--- RECORDS FOR PROCESSING ---
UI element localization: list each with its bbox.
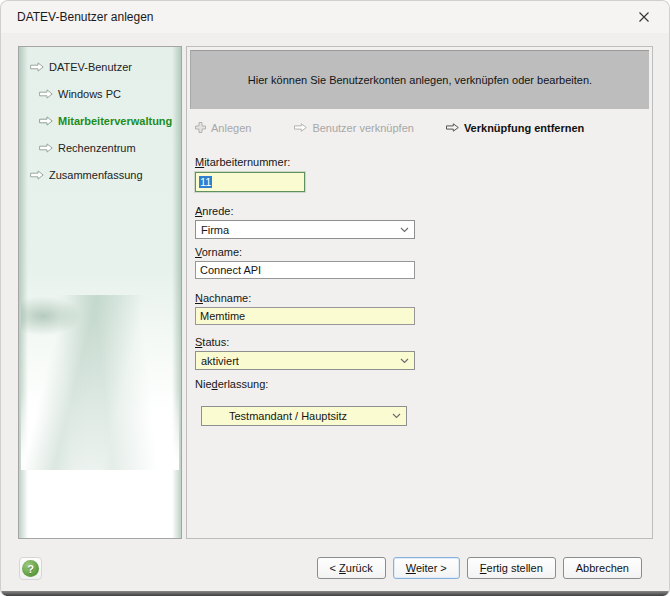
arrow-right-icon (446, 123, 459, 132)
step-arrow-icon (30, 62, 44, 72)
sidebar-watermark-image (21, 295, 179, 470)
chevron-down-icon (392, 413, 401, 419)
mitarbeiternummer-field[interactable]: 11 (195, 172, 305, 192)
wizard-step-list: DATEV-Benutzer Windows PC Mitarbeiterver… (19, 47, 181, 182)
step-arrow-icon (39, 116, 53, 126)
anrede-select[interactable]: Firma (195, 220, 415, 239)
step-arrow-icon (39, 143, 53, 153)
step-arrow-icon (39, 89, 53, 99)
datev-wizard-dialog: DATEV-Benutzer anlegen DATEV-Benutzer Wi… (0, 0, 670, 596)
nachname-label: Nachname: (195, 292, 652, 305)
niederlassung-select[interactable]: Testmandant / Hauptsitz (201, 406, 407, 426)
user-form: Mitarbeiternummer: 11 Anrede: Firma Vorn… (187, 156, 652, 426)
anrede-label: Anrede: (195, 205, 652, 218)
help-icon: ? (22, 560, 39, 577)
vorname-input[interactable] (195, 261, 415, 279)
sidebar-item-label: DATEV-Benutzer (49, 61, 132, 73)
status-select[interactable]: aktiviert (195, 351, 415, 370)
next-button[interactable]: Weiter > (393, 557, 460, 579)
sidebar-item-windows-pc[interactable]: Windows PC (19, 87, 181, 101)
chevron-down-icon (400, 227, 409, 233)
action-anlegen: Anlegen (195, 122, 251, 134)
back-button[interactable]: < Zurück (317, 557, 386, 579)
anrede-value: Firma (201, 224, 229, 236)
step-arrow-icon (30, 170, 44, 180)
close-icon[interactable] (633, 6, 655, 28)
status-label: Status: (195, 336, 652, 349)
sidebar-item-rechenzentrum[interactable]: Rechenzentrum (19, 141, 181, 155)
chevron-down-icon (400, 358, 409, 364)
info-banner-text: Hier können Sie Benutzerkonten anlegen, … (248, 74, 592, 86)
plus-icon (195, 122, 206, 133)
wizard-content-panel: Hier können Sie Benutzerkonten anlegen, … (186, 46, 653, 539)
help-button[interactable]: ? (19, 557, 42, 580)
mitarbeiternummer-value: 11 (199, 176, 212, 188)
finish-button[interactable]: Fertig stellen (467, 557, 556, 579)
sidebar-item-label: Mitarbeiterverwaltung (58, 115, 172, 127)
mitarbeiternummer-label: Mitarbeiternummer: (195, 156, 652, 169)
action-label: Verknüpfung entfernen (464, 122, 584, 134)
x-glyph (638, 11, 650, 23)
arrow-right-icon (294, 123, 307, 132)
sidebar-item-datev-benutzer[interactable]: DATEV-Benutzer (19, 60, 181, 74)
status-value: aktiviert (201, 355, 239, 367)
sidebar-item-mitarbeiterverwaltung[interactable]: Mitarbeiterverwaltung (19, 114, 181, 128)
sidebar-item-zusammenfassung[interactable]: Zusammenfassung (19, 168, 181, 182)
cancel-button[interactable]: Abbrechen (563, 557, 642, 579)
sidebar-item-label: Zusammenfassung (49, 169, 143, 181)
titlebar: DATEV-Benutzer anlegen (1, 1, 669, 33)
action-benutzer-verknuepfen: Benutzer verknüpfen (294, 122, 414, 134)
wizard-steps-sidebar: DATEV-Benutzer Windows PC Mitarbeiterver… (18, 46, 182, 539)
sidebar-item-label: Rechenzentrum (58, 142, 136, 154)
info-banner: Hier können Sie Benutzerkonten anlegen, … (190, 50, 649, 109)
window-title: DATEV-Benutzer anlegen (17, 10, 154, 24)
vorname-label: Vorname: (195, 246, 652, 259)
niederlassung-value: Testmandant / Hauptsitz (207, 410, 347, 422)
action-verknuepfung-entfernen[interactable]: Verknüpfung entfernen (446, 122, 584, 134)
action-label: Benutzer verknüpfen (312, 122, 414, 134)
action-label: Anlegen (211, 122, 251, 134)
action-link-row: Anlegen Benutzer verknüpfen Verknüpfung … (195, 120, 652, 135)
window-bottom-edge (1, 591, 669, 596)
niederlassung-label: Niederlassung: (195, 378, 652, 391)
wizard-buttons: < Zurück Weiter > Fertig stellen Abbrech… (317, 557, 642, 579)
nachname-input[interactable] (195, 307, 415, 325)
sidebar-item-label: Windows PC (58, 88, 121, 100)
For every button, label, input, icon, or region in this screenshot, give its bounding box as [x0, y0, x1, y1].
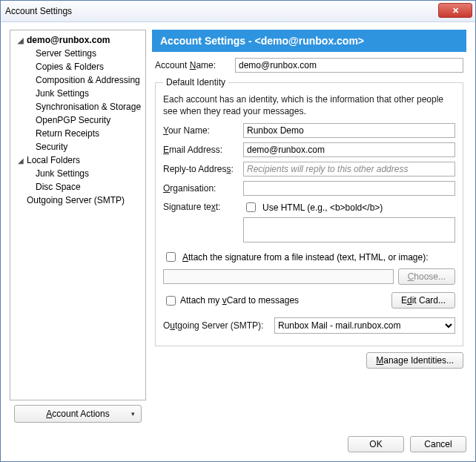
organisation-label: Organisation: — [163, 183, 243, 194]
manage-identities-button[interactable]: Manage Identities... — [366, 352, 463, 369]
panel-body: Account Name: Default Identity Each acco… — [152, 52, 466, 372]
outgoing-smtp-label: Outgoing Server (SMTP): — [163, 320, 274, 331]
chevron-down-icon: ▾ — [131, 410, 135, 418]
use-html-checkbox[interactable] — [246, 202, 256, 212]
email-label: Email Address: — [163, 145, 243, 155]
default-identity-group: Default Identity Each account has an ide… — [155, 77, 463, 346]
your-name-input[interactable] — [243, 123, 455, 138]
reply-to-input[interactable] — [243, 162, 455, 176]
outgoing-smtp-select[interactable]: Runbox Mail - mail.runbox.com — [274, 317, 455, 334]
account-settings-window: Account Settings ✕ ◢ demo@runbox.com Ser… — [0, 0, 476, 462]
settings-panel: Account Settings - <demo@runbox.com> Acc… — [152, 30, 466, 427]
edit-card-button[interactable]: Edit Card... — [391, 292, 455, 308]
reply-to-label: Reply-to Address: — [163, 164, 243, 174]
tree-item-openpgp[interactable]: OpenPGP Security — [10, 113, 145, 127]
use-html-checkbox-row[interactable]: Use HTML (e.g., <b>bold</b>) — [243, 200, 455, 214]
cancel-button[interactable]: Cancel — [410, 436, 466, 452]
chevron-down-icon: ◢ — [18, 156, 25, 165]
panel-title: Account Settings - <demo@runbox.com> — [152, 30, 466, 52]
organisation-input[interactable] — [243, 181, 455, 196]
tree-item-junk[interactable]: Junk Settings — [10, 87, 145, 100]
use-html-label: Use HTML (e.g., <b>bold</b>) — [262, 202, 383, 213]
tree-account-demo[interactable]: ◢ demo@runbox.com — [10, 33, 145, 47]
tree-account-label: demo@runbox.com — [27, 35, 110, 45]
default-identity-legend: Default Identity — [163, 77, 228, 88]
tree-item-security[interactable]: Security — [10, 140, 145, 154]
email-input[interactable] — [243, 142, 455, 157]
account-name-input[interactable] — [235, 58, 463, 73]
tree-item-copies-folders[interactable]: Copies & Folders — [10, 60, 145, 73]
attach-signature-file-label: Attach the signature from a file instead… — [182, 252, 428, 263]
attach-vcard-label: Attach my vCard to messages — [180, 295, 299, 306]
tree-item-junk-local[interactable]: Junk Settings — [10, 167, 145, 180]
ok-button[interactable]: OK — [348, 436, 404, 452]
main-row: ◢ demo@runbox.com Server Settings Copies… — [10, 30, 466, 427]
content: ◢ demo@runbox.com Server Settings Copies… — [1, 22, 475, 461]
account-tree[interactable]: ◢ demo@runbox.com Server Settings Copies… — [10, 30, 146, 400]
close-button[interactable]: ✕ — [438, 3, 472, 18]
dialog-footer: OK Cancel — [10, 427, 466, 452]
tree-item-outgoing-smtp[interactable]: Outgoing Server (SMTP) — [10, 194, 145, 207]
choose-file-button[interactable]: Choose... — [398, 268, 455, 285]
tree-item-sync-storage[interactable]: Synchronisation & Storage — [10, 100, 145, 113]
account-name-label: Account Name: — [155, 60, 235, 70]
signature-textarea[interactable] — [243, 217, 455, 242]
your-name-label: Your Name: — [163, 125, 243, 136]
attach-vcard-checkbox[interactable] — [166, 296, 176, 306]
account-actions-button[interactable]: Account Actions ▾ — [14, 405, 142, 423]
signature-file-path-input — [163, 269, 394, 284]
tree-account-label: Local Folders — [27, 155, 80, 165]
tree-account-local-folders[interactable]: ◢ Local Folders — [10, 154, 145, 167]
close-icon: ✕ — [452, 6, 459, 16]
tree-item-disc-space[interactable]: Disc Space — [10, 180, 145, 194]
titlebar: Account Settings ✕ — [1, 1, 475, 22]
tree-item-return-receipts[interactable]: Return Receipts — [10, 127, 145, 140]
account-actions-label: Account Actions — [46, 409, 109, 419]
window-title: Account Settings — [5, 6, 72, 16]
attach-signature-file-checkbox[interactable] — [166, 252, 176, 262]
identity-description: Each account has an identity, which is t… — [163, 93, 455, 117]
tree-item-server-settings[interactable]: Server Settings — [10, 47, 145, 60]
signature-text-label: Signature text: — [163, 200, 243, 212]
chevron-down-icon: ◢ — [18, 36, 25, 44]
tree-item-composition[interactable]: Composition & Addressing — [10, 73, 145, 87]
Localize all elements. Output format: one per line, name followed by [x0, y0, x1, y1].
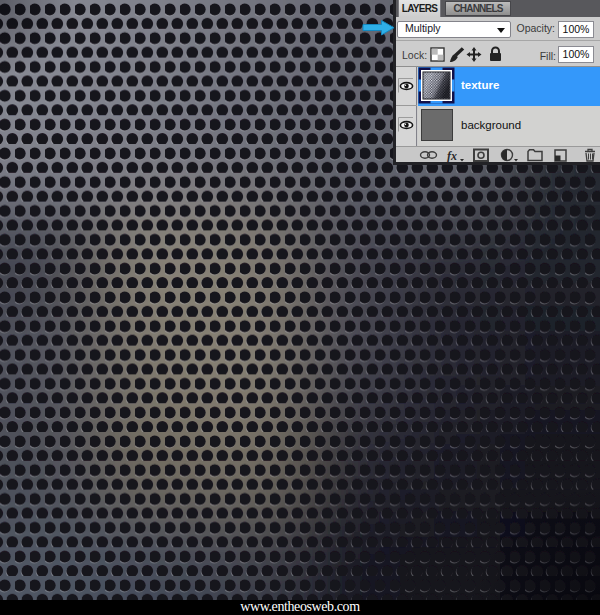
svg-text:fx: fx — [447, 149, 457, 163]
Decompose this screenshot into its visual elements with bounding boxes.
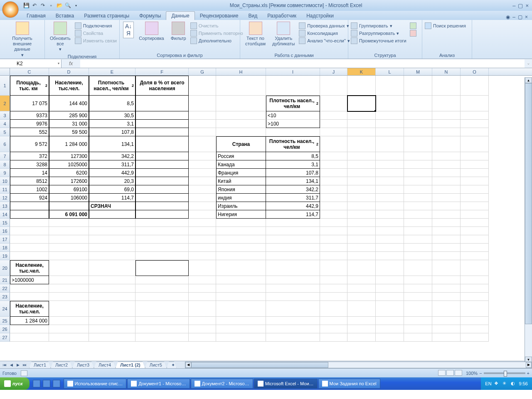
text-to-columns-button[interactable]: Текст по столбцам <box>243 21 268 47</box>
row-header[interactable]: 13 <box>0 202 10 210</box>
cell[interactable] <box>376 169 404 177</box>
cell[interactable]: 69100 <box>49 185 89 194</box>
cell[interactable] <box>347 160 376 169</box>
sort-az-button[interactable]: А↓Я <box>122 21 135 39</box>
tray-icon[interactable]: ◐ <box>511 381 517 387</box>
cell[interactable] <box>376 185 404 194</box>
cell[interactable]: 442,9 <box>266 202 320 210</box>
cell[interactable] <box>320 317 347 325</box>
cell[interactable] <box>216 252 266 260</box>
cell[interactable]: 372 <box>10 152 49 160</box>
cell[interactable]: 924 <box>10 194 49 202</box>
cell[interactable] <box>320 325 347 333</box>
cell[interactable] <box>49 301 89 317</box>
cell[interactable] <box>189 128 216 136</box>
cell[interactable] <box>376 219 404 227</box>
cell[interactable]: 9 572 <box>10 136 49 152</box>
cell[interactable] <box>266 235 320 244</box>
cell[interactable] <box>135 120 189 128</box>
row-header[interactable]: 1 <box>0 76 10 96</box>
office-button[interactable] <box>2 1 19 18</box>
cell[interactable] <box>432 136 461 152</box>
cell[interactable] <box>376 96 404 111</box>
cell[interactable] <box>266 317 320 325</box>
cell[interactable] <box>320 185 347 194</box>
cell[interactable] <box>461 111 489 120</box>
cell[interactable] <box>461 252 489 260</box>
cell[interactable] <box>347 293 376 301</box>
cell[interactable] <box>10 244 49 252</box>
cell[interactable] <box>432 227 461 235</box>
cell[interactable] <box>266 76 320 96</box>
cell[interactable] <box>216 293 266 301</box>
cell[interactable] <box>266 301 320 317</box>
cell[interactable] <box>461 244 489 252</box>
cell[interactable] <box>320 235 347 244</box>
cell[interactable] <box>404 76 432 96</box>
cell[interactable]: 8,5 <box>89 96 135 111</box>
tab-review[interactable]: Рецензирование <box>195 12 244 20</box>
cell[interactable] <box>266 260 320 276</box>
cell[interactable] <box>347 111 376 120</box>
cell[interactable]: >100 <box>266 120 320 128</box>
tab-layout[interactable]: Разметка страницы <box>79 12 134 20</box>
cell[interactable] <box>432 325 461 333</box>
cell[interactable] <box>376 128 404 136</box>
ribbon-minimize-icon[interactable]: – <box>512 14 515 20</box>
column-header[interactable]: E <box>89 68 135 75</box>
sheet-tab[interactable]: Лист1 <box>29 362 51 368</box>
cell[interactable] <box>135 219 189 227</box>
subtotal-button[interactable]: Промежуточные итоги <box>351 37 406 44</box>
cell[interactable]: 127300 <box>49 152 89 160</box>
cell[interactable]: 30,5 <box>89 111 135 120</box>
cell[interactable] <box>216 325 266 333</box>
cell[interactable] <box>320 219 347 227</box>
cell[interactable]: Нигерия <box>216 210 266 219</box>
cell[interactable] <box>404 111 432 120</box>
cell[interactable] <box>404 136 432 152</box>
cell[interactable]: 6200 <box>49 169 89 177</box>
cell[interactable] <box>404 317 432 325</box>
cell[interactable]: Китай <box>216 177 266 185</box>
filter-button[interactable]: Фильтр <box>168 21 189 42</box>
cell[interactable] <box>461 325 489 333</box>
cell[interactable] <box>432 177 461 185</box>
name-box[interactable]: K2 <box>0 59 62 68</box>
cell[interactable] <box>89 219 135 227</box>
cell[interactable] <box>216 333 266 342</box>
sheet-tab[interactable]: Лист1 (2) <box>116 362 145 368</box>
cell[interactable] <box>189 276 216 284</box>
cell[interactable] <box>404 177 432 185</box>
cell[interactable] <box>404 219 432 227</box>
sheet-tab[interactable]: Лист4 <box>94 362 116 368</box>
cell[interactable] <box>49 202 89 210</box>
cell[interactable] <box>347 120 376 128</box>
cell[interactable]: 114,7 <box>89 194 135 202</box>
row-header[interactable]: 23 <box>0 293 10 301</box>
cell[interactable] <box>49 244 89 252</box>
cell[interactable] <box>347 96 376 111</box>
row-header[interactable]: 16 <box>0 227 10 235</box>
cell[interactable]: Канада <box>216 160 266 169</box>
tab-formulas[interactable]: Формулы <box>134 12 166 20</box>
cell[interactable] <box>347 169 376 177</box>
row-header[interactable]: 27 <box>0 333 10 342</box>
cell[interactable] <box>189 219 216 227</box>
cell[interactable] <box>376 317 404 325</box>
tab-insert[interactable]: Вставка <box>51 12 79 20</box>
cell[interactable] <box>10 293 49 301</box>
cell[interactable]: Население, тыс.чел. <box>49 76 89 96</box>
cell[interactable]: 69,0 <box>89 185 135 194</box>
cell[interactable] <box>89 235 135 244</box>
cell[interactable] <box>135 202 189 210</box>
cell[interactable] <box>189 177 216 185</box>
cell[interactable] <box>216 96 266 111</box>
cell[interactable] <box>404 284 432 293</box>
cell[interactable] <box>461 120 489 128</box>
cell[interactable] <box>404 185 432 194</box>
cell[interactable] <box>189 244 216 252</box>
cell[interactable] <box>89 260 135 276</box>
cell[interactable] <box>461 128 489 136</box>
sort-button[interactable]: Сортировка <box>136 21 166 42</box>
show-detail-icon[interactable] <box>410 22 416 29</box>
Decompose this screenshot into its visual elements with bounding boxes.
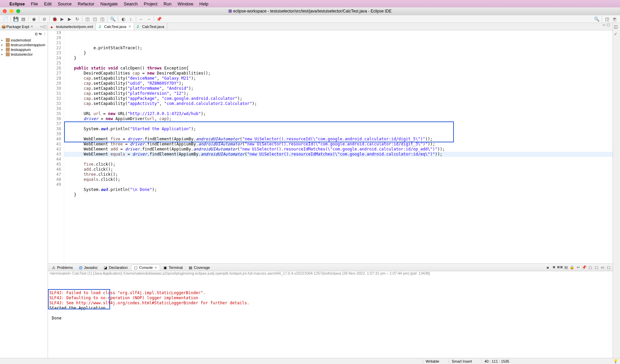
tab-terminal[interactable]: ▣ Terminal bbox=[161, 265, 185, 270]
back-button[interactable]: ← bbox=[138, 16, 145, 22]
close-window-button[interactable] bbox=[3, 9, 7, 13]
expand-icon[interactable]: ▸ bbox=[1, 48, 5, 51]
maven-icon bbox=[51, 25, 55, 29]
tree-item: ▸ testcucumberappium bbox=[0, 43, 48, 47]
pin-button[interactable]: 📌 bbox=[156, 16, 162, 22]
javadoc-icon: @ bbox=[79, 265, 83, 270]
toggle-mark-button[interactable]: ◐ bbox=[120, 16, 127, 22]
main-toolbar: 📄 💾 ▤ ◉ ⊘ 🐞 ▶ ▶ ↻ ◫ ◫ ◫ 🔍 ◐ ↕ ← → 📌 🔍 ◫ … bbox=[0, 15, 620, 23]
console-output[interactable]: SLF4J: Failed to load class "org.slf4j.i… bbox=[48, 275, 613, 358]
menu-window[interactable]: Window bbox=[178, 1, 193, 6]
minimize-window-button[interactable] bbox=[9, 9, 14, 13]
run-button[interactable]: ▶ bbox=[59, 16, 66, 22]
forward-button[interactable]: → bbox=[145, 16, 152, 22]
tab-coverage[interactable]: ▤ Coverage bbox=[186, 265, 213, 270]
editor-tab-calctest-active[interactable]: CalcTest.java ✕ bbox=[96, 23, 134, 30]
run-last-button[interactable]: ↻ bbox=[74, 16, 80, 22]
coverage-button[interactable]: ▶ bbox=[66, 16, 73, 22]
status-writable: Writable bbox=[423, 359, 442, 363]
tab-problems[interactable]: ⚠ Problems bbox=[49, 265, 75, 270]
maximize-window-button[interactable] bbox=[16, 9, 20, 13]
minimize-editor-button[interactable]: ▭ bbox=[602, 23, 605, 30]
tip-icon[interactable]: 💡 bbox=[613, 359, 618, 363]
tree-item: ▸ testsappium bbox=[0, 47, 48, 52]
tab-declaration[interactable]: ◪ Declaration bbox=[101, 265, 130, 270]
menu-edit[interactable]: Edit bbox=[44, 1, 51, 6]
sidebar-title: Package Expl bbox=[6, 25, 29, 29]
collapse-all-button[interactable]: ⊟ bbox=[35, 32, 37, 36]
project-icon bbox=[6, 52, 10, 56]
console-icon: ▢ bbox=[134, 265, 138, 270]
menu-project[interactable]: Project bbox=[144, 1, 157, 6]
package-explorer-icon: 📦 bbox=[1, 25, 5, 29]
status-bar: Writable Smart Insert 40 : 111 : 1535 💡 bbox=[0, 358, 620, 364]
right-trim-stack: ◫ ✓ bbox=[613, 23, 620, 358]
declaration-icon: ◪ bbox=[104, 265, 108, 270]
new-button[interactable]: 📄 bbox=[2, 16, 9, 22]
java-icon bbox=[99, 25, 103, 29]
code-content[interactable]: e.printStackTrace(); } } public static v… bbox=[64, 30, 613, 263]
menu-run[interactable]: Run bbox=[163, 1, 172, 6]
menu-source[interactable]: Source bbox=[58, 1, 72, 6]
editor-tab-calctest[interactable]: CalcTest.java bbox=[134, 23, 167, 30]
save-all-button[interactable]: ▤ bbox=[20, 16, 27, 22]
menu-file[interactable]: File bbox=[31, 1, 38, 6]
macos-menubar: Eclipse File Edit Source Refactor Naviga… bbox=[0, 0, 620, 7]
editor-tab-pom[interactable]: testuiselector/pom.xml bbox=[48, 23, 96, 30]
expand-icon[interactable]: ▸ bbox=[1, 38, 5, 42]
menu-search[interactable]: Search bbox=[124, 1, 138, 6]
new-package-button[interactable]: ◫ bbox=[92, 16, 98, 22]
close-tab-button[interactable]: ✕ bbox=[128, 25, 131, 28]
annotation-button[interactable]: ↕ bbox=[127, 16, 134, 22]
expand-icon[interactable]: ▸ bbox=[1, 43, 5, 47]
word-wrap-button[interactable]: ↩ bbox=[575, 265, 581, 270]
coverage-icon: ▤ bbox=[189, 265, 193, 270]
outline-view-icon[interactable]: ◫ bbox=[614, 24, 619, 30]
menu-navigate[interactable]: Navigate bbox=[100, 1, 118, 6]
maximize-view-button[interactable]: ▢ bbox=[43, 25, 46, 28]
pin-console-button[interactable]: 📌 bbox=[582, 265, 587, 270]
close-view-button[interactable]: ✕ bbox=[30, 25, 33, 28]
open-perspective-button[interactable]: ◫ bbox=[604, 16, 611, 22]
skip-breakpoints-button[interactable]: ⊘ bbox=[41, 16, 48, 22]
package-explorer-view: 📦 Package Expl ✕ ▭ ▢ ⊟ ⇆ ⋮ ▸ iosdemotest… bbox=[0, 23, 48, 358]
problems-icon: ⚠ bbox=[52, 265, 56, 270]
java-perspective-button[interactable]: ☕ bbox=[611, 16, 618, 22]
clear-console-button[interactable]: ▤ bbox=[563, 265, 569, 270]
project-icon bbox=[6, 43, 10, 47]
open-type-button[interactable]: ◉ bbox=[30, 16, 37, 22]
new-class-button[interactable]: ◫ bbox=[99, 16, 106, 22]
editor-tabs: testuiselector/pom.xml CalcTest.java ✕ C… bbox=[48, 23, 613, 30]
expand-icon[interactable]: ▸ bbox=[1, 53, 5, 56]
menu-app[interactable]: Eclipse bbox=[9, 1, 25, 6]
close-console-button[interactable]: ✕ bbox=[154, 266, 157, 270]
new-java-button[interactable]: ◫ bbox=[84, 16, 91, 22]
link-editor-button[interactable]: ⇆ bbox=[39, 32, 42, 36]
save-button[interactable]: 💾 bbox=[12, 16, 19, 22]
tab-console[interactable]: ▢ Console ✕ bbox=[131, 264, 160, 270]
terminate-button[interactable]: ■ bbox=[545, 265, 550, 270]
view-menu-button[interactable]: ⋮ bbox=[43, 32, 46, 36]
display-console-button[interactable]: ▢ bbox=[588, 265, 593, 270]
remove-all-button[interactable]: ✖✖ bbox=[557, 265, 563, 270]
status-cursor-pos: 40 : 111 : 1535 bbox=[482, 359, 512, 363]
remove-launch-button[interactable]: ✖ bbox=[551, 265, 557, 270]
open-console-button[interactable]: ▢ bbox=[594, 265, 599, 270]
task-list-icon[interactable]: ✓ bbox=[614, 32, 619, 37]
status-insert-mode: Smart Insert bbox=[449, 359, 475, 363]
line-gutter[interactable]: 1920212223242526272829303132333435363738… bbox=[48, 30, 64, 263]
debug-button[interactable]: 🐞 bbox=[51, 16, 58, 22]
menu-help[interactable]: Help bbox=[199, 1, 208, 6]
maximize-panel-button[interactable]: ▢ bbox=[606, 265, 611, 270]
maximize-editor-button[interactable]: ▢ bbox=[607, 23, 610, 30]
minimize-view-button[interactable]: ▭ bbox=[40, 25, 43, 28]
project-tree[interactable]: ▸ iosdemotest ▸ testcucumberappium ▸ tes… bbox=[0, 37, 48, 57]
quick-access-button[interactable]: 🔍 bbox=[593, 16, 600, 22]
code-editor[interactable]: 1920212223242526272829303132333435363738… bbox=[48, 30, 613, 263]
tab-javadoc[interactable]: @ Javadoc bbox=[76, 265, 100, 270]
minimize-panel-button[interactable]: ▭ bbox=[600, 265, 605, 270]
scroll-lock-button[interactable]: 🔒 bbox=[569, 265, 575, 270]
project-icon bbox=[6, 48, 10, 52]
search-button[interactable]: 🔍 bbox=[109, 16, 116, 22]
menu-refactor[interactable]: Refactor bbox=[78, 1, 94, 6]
---
__WORK ITEM__: Throughout the data above, count the lines where the word "email" occurs, and report that figure alone.

__RESPONSE TO THIS TASK__: 2